Die Plätze sind gut, zweifelsohne. Erste Reihe, direkt vor
der Bühne. Würde ich mich aus dem schmalen blassgrünen Plastikstuhl erheben und
einen langen Schritt nach vorne wagen, könnte ich die Tennisschuhe des
Schauspielers anfassen.
Ich tue nichts dergleichen.
Ich betrachte das Geschehen auf der Bühne und versuche zu
verstehen. Das Stück scheint seltsam vertraut, nicht wie etwas, das ich schon
einmal gesehen habe, sondern eher wie etwas, von dem mir erzählt wurde oder von
dem ich gelesen habe. Es stört mich, dass ich nicht weiß, was für ein Stück es
ist; nicht nur, weil ich keine Ahnung habe wie lang ich schon hier bin und
warum und was hier überhaupt ist. Es
stört mich so wie es mich immer stört, wenn ich mich nicht daran erinnern kann,
wie ein bestimmter Schauspieler heißt oder in welchem Film er war. Das
Programmheft in meiner Hand, das ich erst jetzt bemerke, erlöst mich: Infinite
Jest. Unendlicher Spaß. Nun betritt auch Madame Psychosis die Bühne, durch die
ich das Stück sofort erkannt hätte, aber vermutlich betritt sie die Bühne eher weil ich das Stück endlich erkannt habe.
Die Plätze sind nicht wirklich mittig sondern ziemlich weit
rechts, vielleicht gar nicht so gut, wie ich anfangs dachte. Ich kann nicht
sagen, wie weit rechts wir uns befinden, denn wenn ich den Kopf vorsichtig nach
rechts drehe, sehe ich fast nur Schatten: gerade so kann ich den Kopf und
Oberkörper eines dunkelhaarigen, dünnen Mannes ausmachen, der vielleicht einen schmalen
Schnurrbart trägt und der scheinbar gefesselt ist vom Geschehen auf der Bühne –
ich kann seine Augen nicht erkennen aber er bewegt sich nicht. Hinter ihm wird
es so dunkel, dass ich mich fragen muss, ob das Publikum absichtlich so
ausgeleuchtet wurde und wenn ja, welche Rolle es in diesem Stück spielt.
Warum denke ich ständig an "Plätze", Plural? Ich bin nicht allein hier. Ich habe plötzlich Angst, nach links zu schauen. Vielleicht
nicht wirklich Angst sondern eher Nervosität. Vorfreude?
Im Gegensatz zu der statischen, düsteren und unnahbaren
Puppe zu meiner Rechten ist jemand links neben mir, das fühle ich. Mein linkes
Bein berührt sein rechtes, ich kann den rauen Stoff seiner ausgewaschenen
hellen Jeans durch meine schwarze Strumpfhose hindurch fühlen. Meine freie
Hand, die kein Programmheft hält, liegt auf meinem Bein knapp unterhalb des
Knies, die meines Sitznachbarn ebenfalls. Sein Bein ist etwas länger, sodass
meine Seite wie ein geschrumpftes, verzerrtes Spiegelbild aussieht. Meine
Zeige- und Mittelfinger berühren seinen kleinen- und Ringfinger.

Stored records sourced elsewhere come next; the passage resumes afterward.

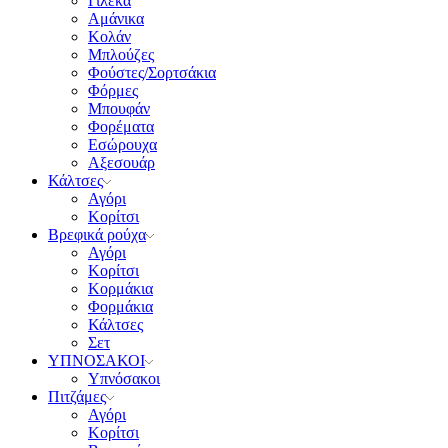
Γιλέκα
Αμάνικα
Κολάν
Μπλούζες
Φούστες/Σορτσάκια
Φόρμες
Μπουφάν
Φορέματα
Εσώρουχα
Αξεσουάρ
Κάλτσες
Αγόρι
Κορίτσι
Βρεφικά ρούχα
Αγόρι
Κορίτσι
Κορμάκια
Φορμάκια
Κάλτσες
Σετ
ΥΠΝΟΣΑΚΟΙ
Υπνόσακοι
Πιτζάμες
Αγόρι
Κορίτσι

Ich versuche ihn unauffällig von der Seite anzusehen, doch
er dreht sofort den Kopf, lächelt und flüstert einen verschwörerischen
Kommentar über das Stück, den ich leider nicht verstehe. Sein Gesicht ist so
vertraut wie das eines Freundes und ich kann es schneller zuordnen als das
Stück, doch ich kann es nicht glauben.
Der Dreitagebart sowie die schulterlangen braunen Haare sind
durchzogen von vereinzelten grauen Strähnen, die sein Haar heller erscheinen
lassen, als es ist. Die Augen dafür umso dunkler, eingefasst in ein perfektes
Oval von Braungrau.
Es ist das Jahr 2005 und ich sitze in einer englischen
Inszenierung von Infinite Jest mit
David Foster Wallace, dem Autor des Romans.
Soweit ich weiß gibt es selbst in 2012 noch keine englische
Theaterfassung von Infinite Jest und
auch die deutsche Version kann kaum älter sein als 2011.
David Foster Wallace sagt schon wieder etwas, das ich nicht
verstehe, und ohne es auch nur zu versuchen weiß ich, dass ich nichts antworten
kann. Obwohl ich keine Worte ausmachen kann höre ich doch die Sanftheit, die
kaum merklichen Hebungen und Senkungen, die Ruhe, die in seiner Stimme – die seine Stimme ist.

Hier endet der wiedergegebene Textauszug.